Трудно удержаться от того, чтобы не рассматривать ажиотаж, поднятый речью Папы Бенедикта XVI, как пример опасностей, связанных с назначением профессоров на властные должности. Искушение ценить провокацию, а не осторожность, раздувать из мухи слона на темы, не относящиеся к твоей компетенции, показывать, что ты самый умный парень в комнате, — похоже, всё это взяло верх над понтификом, вернувшимся на академическую трибуну, где 35 лет назад он излагал теологию всем желающим.

Что навлекло на Бенедикта неприятности, так это его цитата из враждебного отзыва об исламе ученого византийского императора Мануила II Палеолога, произнесенная в дебатах с персидским профессором об относительных достоинствах христианства и ислама в конце 14-го века. Но еще до того, как привести эту цитату, Папа взял на прицел главный доказательный текст, который сегодня используется для утверждения, что ислам привержен религиозной терпимости.

Мануэль, размышлял Бенедикт, должен был знать стих Корана (сура 2.256), который провозглашает: «В религии не должно быть принуждения». Папа объяснил: «По мнению экспертов, это одна из сур раннего периода, когда Мухаммед был еще бессилен и находился под угрозой.»

Щелк!

На самом деле, собственный эксперт Папы умолял не соглашаться. «Консенсус ученых, как мусульманских, так и немусульманских, заключается в том, что сура 2 относится к периоду Медины, когда Мухаммад обладал растущей политической властью», — сказал Кевин Мадиган, S.J., президент Института изучения религий и культур при Папском Григорианском университете в Риме, в интервью журналу Commonweal. 

Что касается ставшего всемирно известным отпора императора, то он звучал следующим образом: «Покажи мне, что нового принес Мухаммед, и ты найдешь только злое и бесчеловечное, например, его повеление распространять мечом веру, которую он проповедовал».

Это «грубость, которая оставляет нас в изумлении», — сказал Бенедикт, однако он не рискнул высказать свое мнение о его точности. Можно сделать вывод, что он считает это действительно плохими манерами по нашим меркам, но не неправдой.

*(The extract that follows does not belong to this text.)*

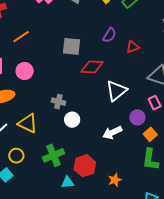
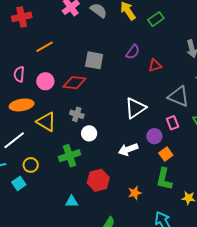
red diamond: (92, 67) -> (74, 83), moved
yellow triangle: (28, 123) -> (46, 122), moved
green cross: (53, 155) -> (70, 156), moved
orange star: (115, 180) -> (135, 193), moved
cyan triangle: (67, 182) -> (72, 202), moved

(Чтобы быть уверенным, после того как разразилась буря, Папа объяснил, что то, что он процитировал императора, «никоим образом не выражает мою личную мысль». А 9 октября официальный текст его речи был изменён, чтобы сказать, что Мануил II говорил с «грубостью, которую мы считаем неприемлемой»).

В дебатах Мануил продолжает критиковать священную войну как неугодную Богу, потому что она противоречит разуму (логосу) — а «не действовать разумом чуждо Богу».

Преданность Мануила делу разума, возможно, усиливалась тем фактом, что он писал дебаты спустя несколько лет после событий, во время длительной осады Константинополя турками. Как бы то ни было, современный редактор текста, Теодор Хури, в сноске утверждает, что эти чувства пришли к нему естественным образом, потому что он был воспитан на греческой философии. В отличие от него, персидский профессор придерживался бы мусульманской доктрины, согласно которой Бог «абсолютно трансцендентен, его воля не связана ни одной из наших категорий, включая категорию разума».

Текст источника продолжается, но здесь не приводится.